La maire du Havre "prend acte de l'ouverture d'une information judiciaire. Il l'apprend par la presse. Et il répondra bien évidemment à toutes les questions que posera la justice", a réagi auprès de l'AFP son entourage.

Etaient également visées par la plainte Stéphanie de Bazelaire, adjointe chargée de l'innovation et du numérique, ainsi que Claire-Sophie Tasias, directrice générale des services de la communauté urbaine havraise.

La plainte consultée par l'AFP estimait que le juge d'instruction devait "apprécier si un pacte a été conclu entre M. Edouard Philippe et Mme de Bazelaire, caractérisé notamment par un soutien politique, financier et relationnel en contrepartie de la gestion de la Cité numérique", un tiers-lieu d'innovation.

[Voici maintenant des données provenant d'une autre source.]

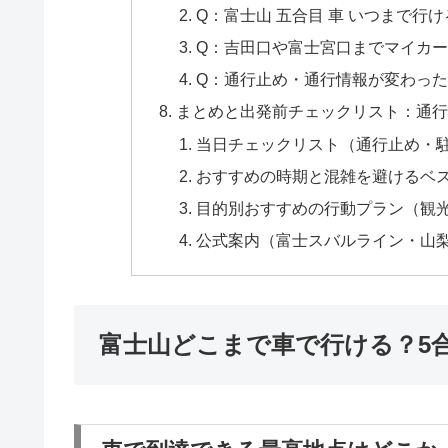
Q：富士山 五合目 車 いつまで行
Q：吉田口や富士宮口までマイカ
Q：通行止め・通行情報が変わっ
まとめと出発前チェックリスト：通
当日チェックリスト（通行止め・
おすすめの時期と混雑を避けるベ
目的別おすすめの行動プラン（観
公式案内（富士スバルライン・山
富士山どこまで車で行ける？5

Les soupçons portent sur une convention d'objectifs pluriannuelle pour l'animation de la Cité numérique du Havre, signée en juillet 2020 notamment par Edouard Philippe, président de la communauté urbaine, et Stéphanie de Bazelaire, en tant cette fois que présidente bénévole de l'association LH French Tech.

LH French Tech, créée en juillet 2020, a été désignée pour cette mission après un appel à manifestation d'intérêt lancé par la communauté urbaine en mars 2020 et dans le cadre d'un service d'intérêt économique général (SIEG).

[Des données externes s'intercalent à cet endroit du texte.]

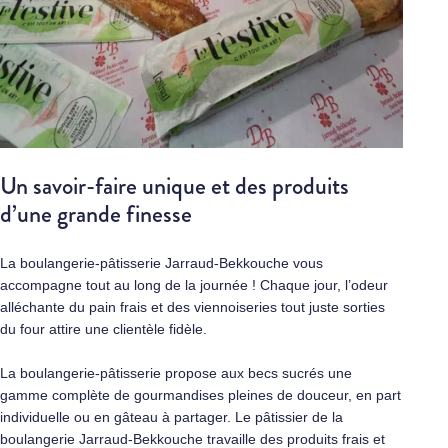
Un savoir-faire unique et des produits
d’une grande finesse
La boulangerie-pâtisserie Jarraud-Bekkouche vous
accompagne tout au long de la journée ! Chaque jour, l’odeur
alléchante du pain frais et des viennoiseries tout juste sorties
du four attire une clientèle fidèle.
La boulangerie-pâtisserie propose aux becs sucrés une
gamme complète de gourmandises pleines de douceur, en part
individuelle ou en gâteau à partager. Le pâtissier de la
boulangerie Jarraud-Bekkouche travaille des produits frais et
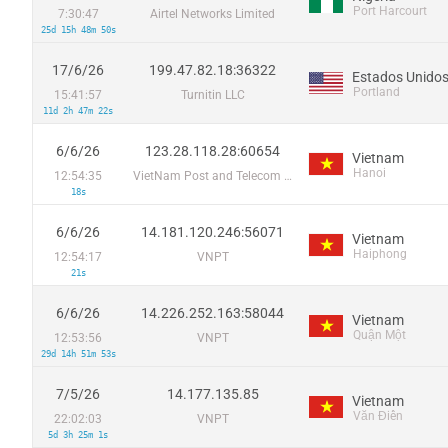
Port Harcourt
7:30:47
Airtel Networks Limited
25d 15h 48m 50s
17/6/26
199.47.82.18:36322
Estados Unido
Portland
15:41:57
Turnitin LLC
11d 2h 47m 22s
6/6/26
123.28.118.28:60654
Vietnam
Hanoi
12:54:35
VietNam Post and Telecom Corporation
18s
6/6/26
14.181.120.246:56071
Vietnam
Haiphong
12:54:17
VNPT
21s
6/6/26
14.226.252.163:58044
Vietnam
Quận Một
12:53:56
VNPT
29d 14h 51m 53s
7/5/26
14.177.135.85
Vietnam
Văn Điển
22:02:03
VNPT
5d 3h 25m 1s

L'association, seule candidate, devait toucher 2,154 millions d'euros de compensation de service public pour mener des projets.

Le conflit d'intérêts "semble absolument évident", a considéré à l'époque la lanceuse d'alerte, directrice générale adjointe à la communauté urbaine de septembre 2020 à avril 2023 et qui avait obtenu le statut de lanceuse d'alerte en janvier 2025.